What you return should match the data word for word, minus the images.

:: Raw data ::

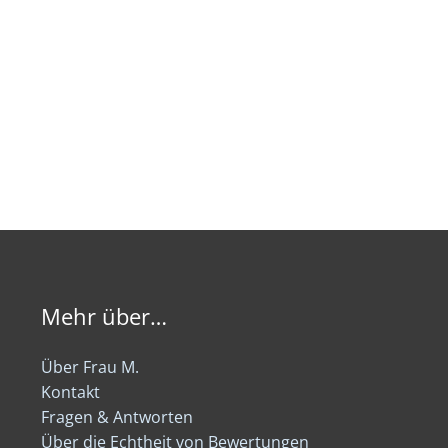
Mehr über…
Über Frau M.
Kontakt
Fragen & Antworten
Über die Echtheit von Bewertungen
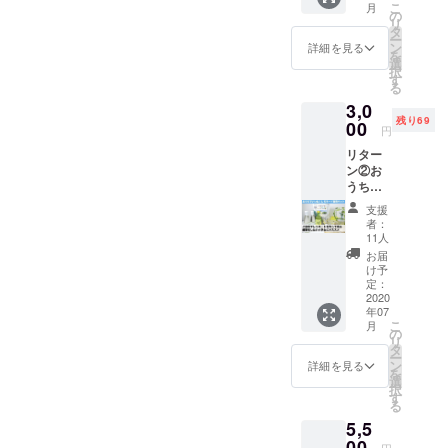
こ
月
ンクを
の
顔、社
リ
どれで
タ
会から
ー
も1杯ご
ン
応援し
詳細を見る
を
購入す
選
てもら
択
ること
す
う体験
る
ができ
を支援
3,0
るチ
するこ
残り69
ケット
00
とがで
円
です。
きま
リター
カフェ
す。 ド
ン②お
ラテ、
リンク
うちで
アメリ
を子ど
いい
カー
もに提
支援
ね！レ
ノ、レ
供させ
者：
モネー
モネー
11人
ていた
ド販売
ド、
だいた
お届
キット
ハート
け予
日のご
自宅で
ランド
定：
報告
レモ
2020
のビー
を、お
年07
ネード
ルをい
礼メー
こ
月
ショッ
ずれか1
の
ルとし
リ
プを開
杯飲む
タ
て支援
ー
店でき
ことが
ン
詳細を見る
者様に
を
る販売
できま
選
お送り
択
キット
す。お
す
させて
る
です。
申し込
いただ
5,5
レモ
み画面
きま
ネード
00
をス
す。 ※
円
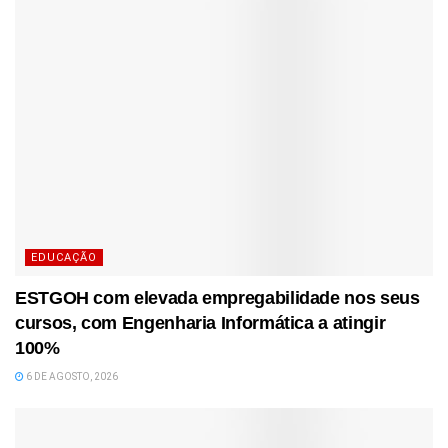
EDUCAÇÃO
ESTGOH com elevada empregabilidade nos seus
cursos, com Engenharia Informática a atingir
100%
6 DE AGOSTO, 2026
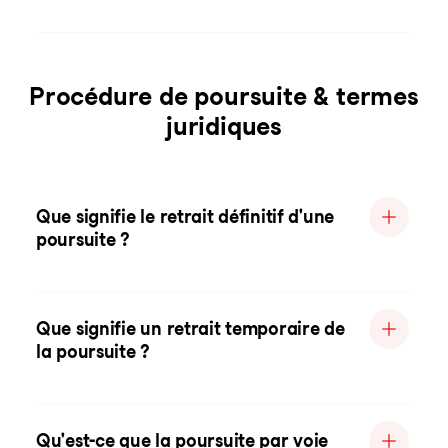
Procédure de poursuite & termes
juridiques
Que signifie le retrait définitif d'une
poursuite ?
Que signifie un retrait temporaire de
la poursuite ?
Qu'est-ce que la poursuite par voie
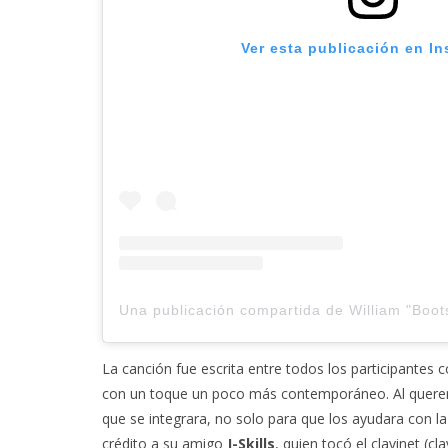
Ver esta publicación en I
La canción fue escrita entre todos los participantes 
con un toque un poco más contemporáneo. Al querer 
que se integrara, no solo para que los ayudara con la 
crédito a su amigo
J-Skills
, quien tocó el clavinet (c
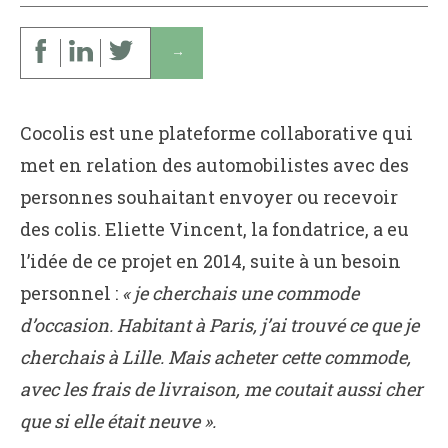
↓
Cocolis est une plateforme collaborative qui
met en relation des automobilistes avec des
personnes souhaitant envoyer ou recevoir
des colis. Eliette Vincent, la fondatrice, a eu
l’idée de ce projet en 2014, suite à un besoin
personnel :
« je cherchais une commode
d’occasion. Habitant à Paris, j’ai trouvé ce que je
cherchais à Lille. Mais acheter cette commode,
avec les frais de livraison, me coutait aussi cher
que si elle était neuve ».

:::

## Solution to this exercise
Mehr über…
Über Frau M.
Kontakt
Fragen & Antworten
Über die Echtheit von Bewertungen
こ
月
ンクを
の
顔、社
リ
どれで
タ
会から
ー
も1杯ご
ン
応援し
詳細を見る
を
購入す
選
てもら
択
ること
す
う体験
る
ができ
を支援
3,0
るチ
するこ
残り69
ケット
00
とがで
円
です。
きま
リター
カフェ
す。 ド
ン②お
ラテ、
リンク
うちで
アメリ
を子ど
いい
カー
もに提
支援
ね！レ
ノ、レ
供させ
者：
モネー
モネー
11人
ていた
ド販売
ド、
だいた
お届
キット
ハート
け予
日のご
自宅で
ランド
定：
報告
レモ
2020
のビー
を、お
年07
ネード
ルをい
礼メー
こ
月
ショッ
ずれか1
の
ルとし
リ
プを開
杯飲む
タ
て支援
ー
店でき
ことが
ン
詳細を見る
者様に
を
る販売
できま
選
お送り
択
キット
す。お
す
させて
る
です。
申し込
いただ
5,5
レモ
み画面
きま
ネード
00
をス
す。 ※
円
EDUCAÇÃO
ESTGOH com elevada empregabilidade nos seus
cursos, com Engenharia Informática a atingir
100%
6 DE AGOSTO, 2026
Procédure de poursuite & termes
juridiques
Que signifie le retrait définitif d'une
poursuite ?
Que signifie un retrait temporaire de
la poursuite ?
Qu'est-ce que la poursuite par voie
Ver esta publicación en I
La canción fue escrita entre todos los participantes 
con un toque un poco más contemporáneo. Al querer 
que se integrara, no solo para que los ayudara con la 
crédito a su amigo
J-Skills
, quien tocó el clavinet (c
↓
Cocolis est une plateforme collaborative qui
met en relation des automobilistes avec des
personnes souhaitant envoyer ou recevoir
des colis. Eliette Vincent, la fondatrice, a eu
l’idée de ce projet en 2014, suite à un besoin
personnel :
« je cherchais une commode
d’occasion. Habitant à Paris, j’ai trouvé ce que je
cherchais à Lille. Mais acheter cette commode,
avec les frais de livraison, me coutait aussi cher
que si elle était neuve ».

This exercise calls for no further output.